IBM Watson Health and Quest Diagnostics have announced the launch of a precision medicine diagnostics service for cancer that marks the broadest application of the Watson technology for clinical decision support to date.
The service, dubbed IBM Watson Genomics from Quest Diagnostics, will pair gene sequencing with cognitive computing—supplemented by the OncoKB databased from Memorial Sloan Kettering Cancer Center—and will help bring precision medicine approaches to community oncologists who comprise the bulk of cancer care in the U.S.
The approach taken by the two companies is aimed at providing relevant genomic interpretation of individual patients’ cancers.
“Today more patients are benefitting from personalized treatments that target cancer cells containing specific genetic mutations. However, it can be difficult to decide which targeted therapies are most appropriate, as it requires a time-consuming analysis of massive amounts of data,” said Jay Wohlgemuth, M.D., senior vice president R&D, medical, and CMO of Quest Diagnostics. “This new service accelerates this analysis and provides personalized therapeutic options for your patient's unique situation. With this enhanced insight, you can take more informed actions for treatment and feel more certain about the best path forward.”
According to Quest, the initial test under this offering will focus on solid tumors using a 50-gene panel. The sequencing service will identify single nucleotide variants, insertions and deletions, copy number variations and select rearrangements.

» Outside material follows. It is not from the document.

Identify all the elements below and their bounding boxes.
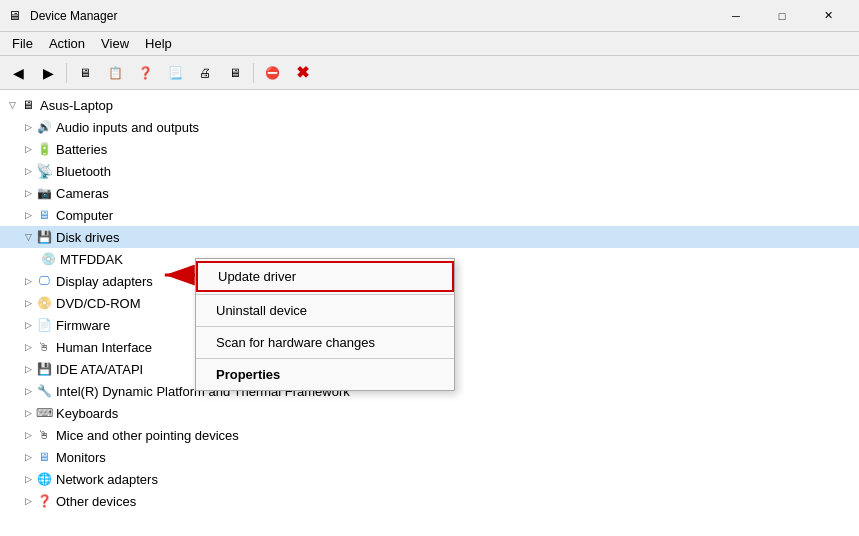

Sequencing services and annotations will be provided at the Quest Diagnostics Nichols Institute in San Juan Capistrano, CA.
To avail themselves of the service, ordering physicians will send a solid tumor sample to Quest’s lab in San Juan Capistrano where it will sequence the tissue. The data from the sequencing will be fed to Watson, which will compare the patient’s genomic data against the broad array of scientific, clinical and pharmacological databases to help determine which available therapies will most effectively treat the cancer based on its mutational profile. In the final step, a Quest pathologist will validate the results and prepare a report to return to doctor who ordered the test.
“The beauty of Watson is that it can be used to dramatically scale access to knowledge and scientific insight, whether a patient is being treated in an urban academic medical center or a rural community clinic,” said John Kelly III, Ph.D., SVP, IBM research and cognitive solutions. “Through this collaboration with the cancer community’s leading clinical and pathology experts, thousands of more patients can potentially benefit from the world’s growing body of knowledge about this disease.”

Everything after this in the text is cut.